Cette recherche est d'autant plus nécessaire qu'elle permettrait de résoudre un paradoxe qui vient troubler l'appréciation de la situation patrimoniale des administrations publiques. En effet, si leur passif est, par définition, évalué net des engagements des entités sous revue, leur actif comprend, en revanche, les participations des administrations publiques dans ces entités. Ce traitement comptable, asymétrique, est susceptible de biaiser l'appréciation de la situation patrimoniale des administrations publiques puisqu'il semble que la valorisation des participations figurant à l'actif des administrations publiques ne tient que partiellement compte de leur situation d'endettement.

Il serait à tous égards plus clair de disposer d'un état annexe au compte de patrimoine des administrations publiques, détaillant, pour chacune des unités considérées, sa dette, et exposant son plan de financement. On serait alors en mesure d'apprécier réellement les besoins de financement que la situation du secteur public conduit inéluctablement à transférer à terme à l'Etat.
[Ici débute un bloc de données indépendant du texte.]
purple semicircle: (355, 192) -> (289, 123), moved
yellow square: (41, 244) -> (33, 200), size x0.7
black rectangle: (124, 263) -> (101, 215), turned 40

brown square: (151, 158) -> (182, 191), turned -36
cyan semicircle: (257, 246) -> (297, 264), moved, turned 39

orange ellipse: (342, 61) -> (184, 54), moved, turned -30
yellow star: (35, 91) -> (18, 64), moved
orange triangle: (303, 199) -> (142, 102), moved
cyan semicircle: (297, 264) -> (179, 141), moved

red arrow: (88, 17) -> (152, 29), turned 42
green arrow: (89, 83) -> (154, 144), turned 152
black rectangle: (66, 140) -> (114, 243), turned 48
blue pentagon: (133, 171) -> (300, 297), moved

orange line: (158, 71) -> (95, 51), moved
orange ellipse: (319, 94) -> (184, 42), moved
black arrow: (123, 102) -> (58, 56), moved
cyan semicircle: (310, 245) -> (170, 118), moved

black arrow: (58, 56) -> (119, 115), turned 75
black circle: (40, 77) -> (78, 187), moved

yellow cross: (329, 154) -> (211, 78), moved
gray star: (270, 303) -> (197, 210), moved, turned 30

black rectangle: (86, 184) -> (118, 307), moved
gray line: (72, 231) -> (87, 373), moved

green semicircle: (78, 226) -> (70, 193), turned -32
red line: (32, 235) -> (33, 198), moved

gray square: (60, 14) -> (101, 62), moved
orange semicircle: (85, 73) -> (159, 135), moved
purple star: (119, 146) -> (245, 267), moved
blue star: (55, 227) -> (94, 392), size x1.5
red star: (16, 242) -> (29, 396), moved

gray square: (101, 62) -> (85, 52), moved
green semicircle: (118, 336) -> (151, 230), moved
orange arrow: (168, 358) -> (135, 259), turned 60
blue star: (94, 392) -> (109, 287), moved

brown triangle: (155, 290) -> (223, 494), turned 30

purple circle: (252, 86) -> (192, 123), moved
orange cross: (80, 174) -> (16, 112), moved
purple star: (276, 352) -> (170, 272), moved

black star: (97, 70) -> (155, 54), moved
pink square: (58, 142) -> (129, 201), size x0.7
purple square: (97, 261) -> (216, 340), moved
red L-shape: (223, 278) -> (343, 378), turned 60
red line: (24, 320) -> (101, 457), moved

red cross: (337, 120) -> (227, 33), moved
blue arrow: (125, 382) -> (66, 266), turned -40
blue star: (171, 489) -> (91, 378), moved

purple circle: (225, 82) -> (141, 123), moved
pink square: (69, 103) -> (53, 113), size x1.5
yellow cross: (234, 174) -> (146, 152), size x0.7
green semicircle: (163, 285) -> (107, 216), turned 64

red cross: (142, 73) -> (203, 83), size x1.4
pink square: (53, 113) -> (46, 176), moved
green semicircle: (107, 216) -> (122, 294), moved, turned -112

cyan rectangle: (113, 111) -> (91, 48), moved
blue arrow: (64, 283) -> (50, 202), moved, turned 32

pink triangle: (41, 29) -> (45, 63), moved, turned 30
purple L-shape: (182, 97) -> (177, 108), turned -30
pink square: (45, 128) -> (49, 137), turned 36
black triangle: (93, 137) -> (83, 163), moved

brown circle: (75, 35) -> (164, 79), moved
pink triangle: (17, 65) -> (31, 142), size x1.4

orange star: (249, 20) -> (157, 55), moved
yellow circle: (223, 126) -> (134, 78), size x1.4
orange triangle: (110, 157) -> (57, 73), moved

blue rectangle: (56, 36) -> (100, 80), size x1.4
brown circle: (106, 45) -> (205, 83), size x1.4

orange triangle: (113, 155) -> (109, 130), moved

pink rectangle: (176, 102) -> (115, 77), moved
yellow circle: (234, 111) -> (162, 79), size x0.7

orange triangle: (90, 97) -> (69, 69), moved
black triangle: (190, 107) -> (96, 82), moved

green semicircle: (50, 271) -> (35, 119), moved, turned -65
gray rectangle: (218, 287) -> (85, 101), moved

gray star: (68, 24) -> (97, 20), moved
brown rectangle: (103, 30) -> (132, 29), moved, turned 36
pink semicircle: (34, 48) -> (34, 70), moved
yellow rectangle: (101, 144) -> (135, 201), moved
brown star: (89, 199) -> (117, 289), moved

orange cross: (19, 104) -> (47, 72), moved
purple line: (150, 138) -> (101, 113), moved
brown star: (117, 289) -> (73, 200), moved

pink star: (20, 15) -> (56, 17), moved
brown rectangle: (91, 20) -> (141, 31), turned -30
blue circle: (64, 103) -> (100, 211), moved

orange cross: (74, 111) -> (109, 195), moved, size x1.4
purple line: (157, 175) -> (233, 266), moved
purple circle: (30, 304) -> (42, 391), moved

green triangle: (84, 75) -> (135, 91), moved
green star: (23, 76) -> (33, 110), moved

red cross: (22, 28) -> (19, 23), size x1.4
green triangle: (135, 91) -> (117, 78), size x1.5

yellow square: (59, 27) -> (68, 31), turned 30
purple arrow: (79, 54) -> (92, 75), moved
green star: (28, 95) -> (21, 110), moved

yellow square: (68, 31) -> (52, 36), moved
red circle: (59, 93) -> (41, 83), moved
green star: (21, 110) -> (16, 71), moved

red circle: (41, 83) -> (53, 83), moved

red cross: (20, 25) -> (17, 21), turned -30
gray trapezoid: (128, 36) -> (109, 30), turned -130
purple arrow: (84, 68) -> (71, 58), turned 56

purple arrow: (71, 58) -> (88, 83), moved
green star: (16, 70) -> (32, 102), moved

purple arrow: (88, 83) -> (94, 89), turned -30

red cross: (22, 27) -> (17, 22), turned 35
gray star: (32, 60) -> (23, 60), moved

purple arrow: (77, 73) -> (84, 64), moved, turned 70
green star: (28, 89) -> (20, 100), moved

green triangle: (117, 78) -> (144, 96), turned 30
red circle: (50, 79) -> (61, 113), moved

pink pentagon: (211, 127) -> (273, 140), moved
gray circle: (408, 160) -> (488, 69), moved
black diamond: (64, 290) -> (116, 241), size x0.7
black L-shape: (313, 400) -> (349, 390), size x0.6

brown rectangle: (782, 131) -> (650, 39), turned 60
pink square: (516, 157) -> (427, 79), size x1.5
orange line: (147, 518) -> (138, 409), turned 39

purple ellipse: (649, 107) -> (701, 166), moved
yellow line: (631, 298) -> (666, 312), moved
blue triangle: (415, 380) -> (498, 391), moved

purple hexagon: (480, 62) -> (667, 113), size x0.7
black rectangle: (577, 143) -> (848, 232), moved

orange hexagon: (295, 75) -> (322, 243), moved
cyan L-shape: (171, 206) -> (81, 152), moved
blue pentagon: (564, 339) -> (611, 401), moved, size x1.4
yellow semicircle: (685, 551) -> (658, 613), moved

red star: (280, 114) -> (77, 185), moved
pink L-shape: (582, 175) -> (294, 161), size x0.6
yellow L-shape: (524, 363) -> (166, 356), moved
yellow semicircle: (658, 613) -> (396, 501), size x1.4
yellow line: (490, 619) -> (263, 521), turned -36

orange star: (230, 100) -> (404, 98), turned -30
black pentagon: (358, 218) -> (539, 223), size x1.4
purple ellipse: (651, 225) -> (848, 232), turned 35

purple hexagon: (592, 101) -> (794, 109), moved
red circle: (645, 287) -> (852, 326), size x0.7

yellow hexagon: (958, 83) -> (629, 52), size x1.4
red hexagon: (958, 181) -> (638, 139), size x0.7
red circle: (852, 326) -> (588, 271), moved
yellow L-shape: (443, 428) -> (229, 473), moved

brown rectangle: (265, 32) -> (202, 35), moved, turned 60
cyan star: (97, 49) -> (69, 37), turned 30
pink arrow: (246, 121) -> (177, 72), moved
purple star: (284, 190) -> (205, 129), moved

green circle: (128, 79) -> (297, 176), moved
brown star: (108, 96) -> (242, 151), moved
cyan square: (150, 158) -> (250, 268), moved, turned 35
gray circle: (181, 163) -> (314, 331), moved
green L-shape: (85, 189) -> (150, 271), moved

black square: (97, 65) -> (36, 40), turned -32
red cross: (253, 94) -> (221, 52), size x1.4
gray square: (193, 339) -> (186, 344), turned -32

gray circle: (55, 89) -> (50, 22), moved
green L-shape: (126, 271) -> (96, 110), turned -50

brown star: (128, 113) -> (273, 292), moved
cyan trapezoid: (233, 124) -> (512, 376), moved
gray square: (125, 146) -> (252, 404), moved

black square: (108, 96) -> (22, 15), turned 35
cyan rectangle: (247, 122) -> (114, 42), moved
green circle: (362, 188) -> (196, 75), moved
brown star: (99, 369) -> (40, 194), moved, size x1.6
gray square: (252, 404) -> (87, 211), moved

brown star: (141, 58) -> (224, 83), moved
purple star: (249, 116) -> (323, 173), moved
D'ores et déjà, la récurrence du versement de dotations budgétaires à certaines entités du secteur public destinées à cantonner leur dette démontre que la dette publique devrait être augmentée des dettes que des entités extérieures au secteur des administrations publiques ne peuvent assumer. Tel est le cas des versements réservés à Réseau ferré de France (RFF) ou de ceux effectués au profit de Charbonnages de France (CdF).

Mais, au-delà de ces deux organismes, la situation financière d'ensemble du secteur public doit être considérée.